• What is being asked
From the first entry to the last, restate everything word for word and exclude pictures.

===== Source information =====

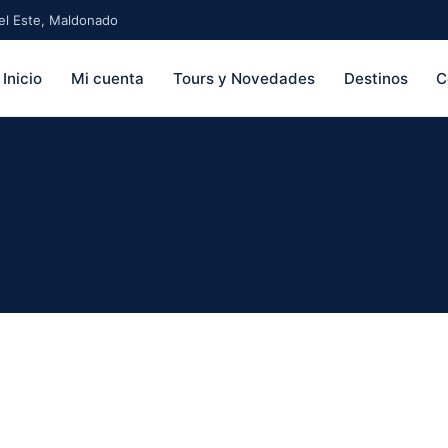
 del Este, Maldonado
Inicio
Mi cuenta
Tours y Novedades
Destinos
C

=====

• Answer
 del Este, Maldonado
Inicio
Mi cuenta
Tours y Novedades
Destinos
C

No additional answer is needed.